Esencialmente, el perro era una pesadilla.

Murió en el incendio de la tienda departamental La Gloria a principios de los años cincuenta; tenía cinco o seis años de edad. Mientras los bomberos luchaban con las llamas que consumían voraces toda la estructura de madera del local, el dálmata, arrancando el lazo que lo unía al carro bomba, se precipitó al interior del infierno, y ni siquiera sus huesos pudieron ser recuperados para darle un entierro digno. Las versiones más heroicas refieren que lo hizo porque escuchó el llanto de un niño en el interior de la hecatombe; otros, que vio al fondo de las lengüeteadas de fuego un racimo enorme de plátanos maduros. Nadie lo sabe a ciencia cierta.

Queda del dálmata apenas la escultura en bronce de tamaño natural que está puesta sobre la acera en la puerta del cuartel y que estorba a todo mundo. Jamás los bomberos volvieron a tener perro.

Mientras crecía, Timo vio cómo los avances tecnológicos traídos del continente –carros hidráulicos, alarmas, extintores de última generación, construcciones de ladrillo más resistentes al fuego– le fueron restando importancia al hasta entonces ilustre cuerpo de tragafuegos, que se quedó con el viejo carricoche de percherones como una pieza de museo en recuerdo de tiempos más gloriosos y heroicos. Así que decidió una tarde de esas en que el calor cae como una losa sobre las personas, en que moverse es un enorme sacrificio, que, como no podría ser admirado por apagar un incendio, por lo menos tendría la oportunidad de relatarlo, y la única manera de que todos se enteraran era registrarlo en el periódico; contar eso y todas las cosas extrañas que pasaban en la isla, que no eran pocas y que darían para páginas enteras. Al salir del secundario, se plantó frente a la enorme puerta de madera del periódico y esperó paciente a que apareciera por allí el hijo del dueño.

Después de una conversación corta pero sustanciosa, sonriendo de oreja a oreja y aplacando el flequillo rubio que le caía sobre los ojos, entró como mensajero ese mismo día y tuvo como primer encargo llevarle una cesta con comida a una mujer mulata y bellísima que no era la esposa del contratante, sino otra.

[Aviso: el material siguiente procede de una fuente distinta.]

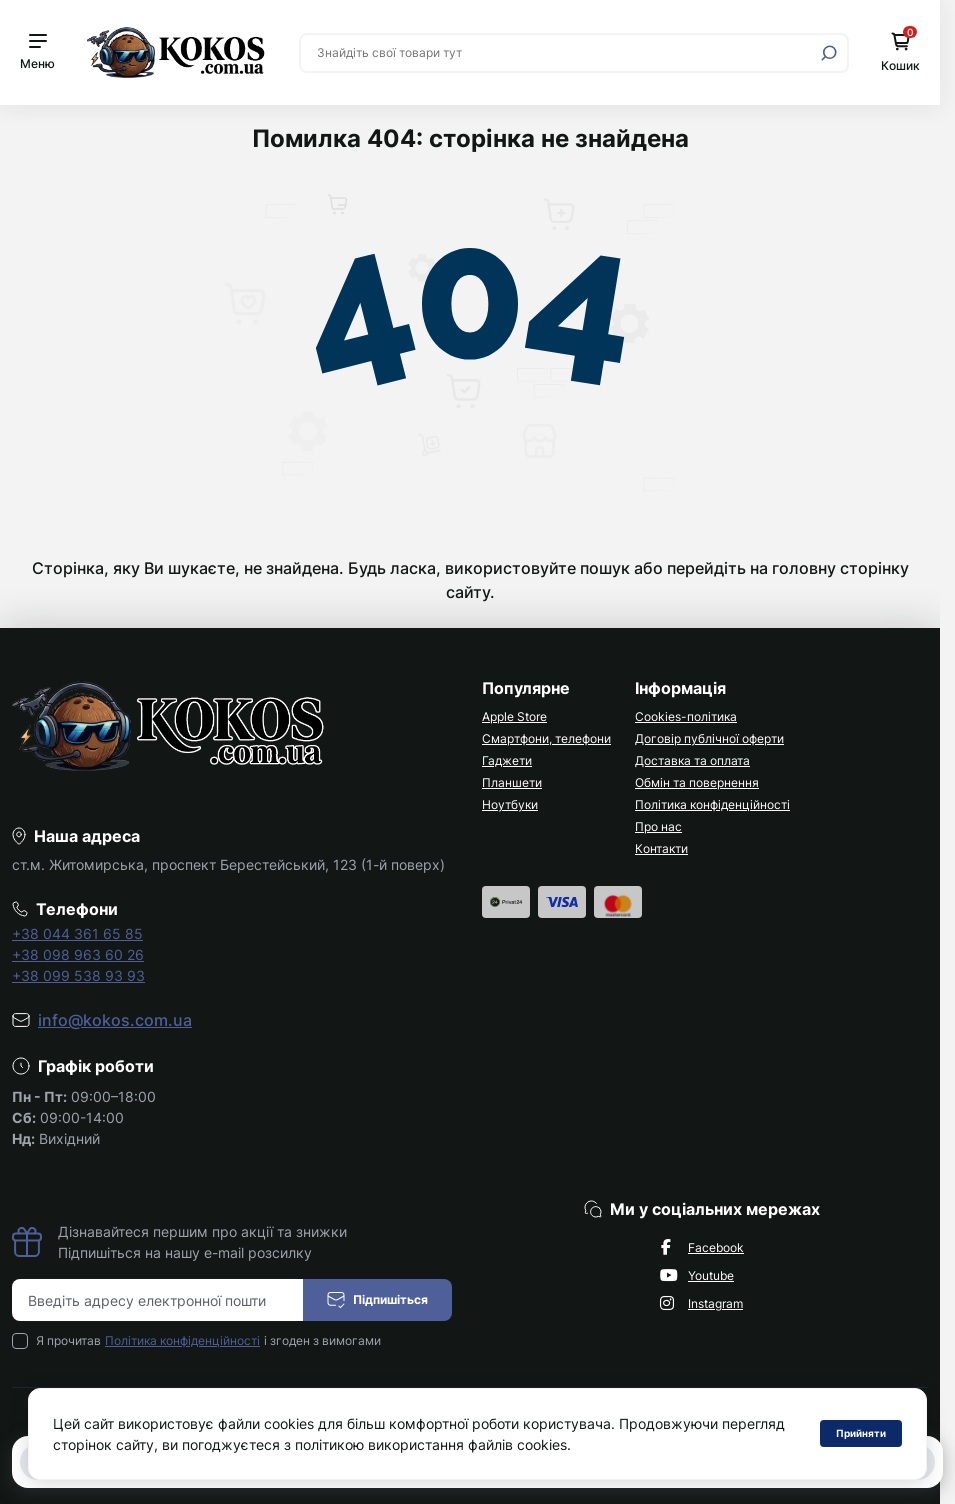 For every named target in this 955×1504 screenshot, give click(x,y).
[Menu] (37, 52)
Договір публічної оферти (709, 738)
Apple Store (514, 716)
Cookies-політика (686, 716)
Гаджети (507, 760)
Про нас (658, 826)
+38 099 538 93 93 (78, 975)
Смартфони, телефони (546, 738)
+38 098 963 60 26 (78, 954)
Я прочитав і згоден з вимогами (208, 1341)
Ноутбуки (510, 804)
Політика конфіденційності (712, 804)
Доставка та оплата (692, 760)
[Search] (829, 53)
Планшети (512, 782)
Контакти (661, 848)
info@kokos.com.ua (115, 1020)
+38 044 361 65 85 (77, 933)
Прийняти (861, 1433)
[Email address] (158, 1300)
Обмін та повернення (697, 782)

Eso haría todos los jueves durante meses, ganándose la confianza de don Gaspar, que poco a poco lo dejaba entrar un paso más cerca de la redacción y hacer encargos más dignos como colar el café, llevar cuartillas blancas a los reporteros, traer cigarrillos y rones a escondidas, y de vez en cuando quedarse a ver cómo la chirriante rotativa, con un estruendo de cadenas y placas metálicas, iba sacando, por un extremo, el recuento en papel de maravillas y desgracias sucedidas en el pequeño e insólito país donde había tenido la fortuna de nacer.

Sería entonces lo que hoy ya es, periodista; y su refugio, El Faro del Caribe.